Verso la fine del 1856 la mia salute dette un po’ a temere: tossivo, mi lamentavo di dolori alla nuca e di una grande stanchezza nelle gambe. A quei tempi non era così invalso come oggi il costume delle villeggiature: per rimediare all’anemia dei piccini si facevano far loro delle lunghe passeggiate fuori di porta, si dava loro a bere qualche uovo fresco o — se il caso era proprio grave — si mandavano a passar quindici giorni dalla lavandaia.

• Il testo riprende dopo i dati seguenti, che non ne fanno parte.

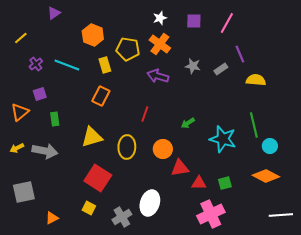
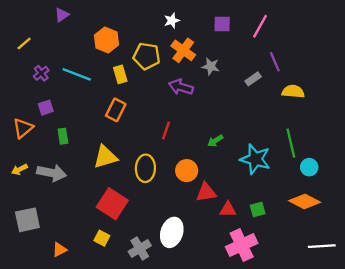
white star: (160, 18) -> (172, 21), moved
gray star: (193, 66) -> (211, 66), moved

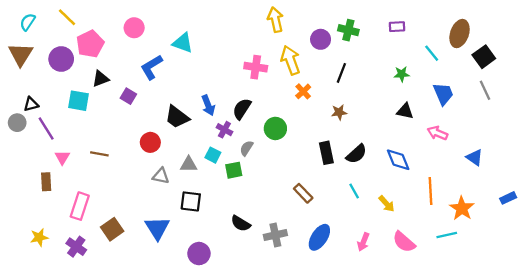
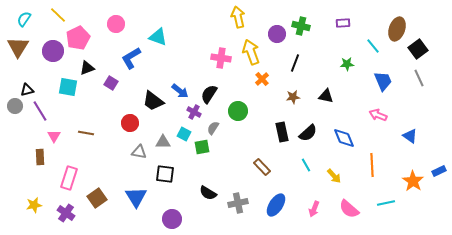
blue arrow: (208, 105) -> (180, 91), turned -30
black triangle: (405, 111) -> (326, 96), moved
orange star: (462, 208) -> (413, 181), moved

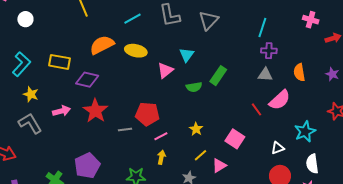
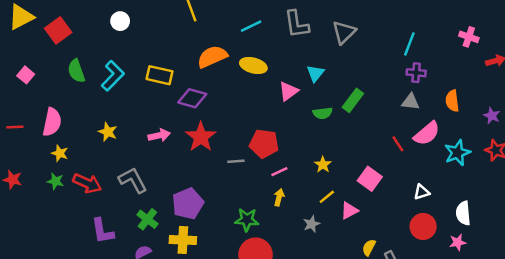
purple star: (332, 74) -> (492, 116), moved
yellow star: (31, 94) -> (108, 132), moved
gray L-shape: (30, 123) -> (133, 180), moved
cyan star: (305, 132) -> (457, 153), moved

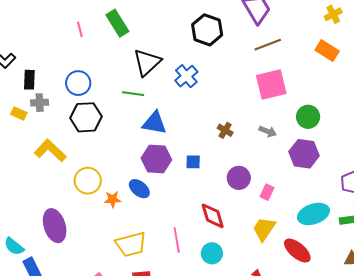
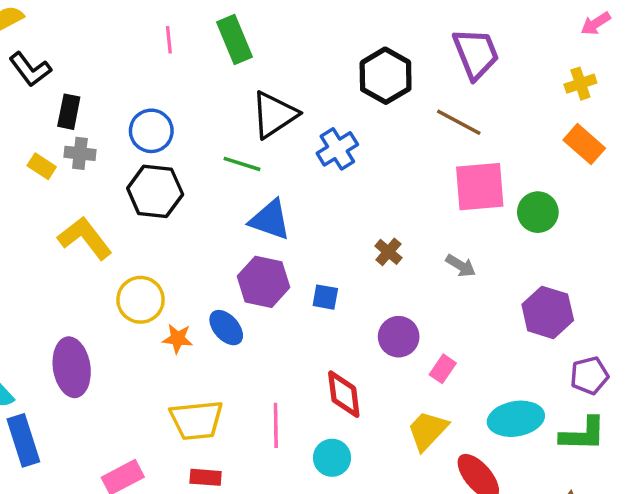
yellow cross: (333, 14) -> (580, 84), moved
brown line: (268, 45) -> (459, 122), moved, turned 40
green circle: (308, 117) -> (538, 212), moved
purple hexagon: (304, 154) -> (548, 312), moved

Ma io, avendo i parenti a Prato, mi trovavo in condizioni relativamente più fortunate di altri bimbi dell’età mia.

Dopo molti discorsi, dopo parecchie indecisioni e non poche perplessità la risoluzione veniva presa definitivamente.

Sicuro: la bambina, l’esile e palliduccia bambina che l’afa soffocante di Firenze aveva ridotta a mal partito, sarebbe andata in cerca di più fresca, di più respirabile temperatura: sarebbe andata a..... Prato, dagli zii Baccini, che abitavano una casa abbastanza tetra, in una strada più che ottusa e melanconica, piena di rimesse e di botteghe di legnaiuolo; ma che aveva il vantaggio inestimabile di esser lontana da Firenze una diecina di miglia.